* _Assigned task_
The records that follow are to be given again exactly. Do not carry over any image.

*** Opening of Records for this exercise ***

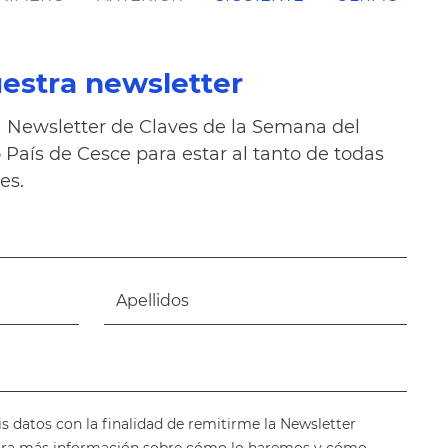
uestra newsletter
Newsletter de Claves de la Semana del
País de Cesce para estar al tanto de todas
es.
is datos con la finalidad de remitirme la Newsletter
ara más información sobre cómo lo haremos y cómo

*** Close of Records for this exercise ***

* _Solution_
uestra newsletter
Newsletter de Claves de la Semana del
País de Cesce para estar al tanto de todas
es.
is datos con la finalidad de remitirme la Newsletter
ara más información sobre cómo lo haremos y cómo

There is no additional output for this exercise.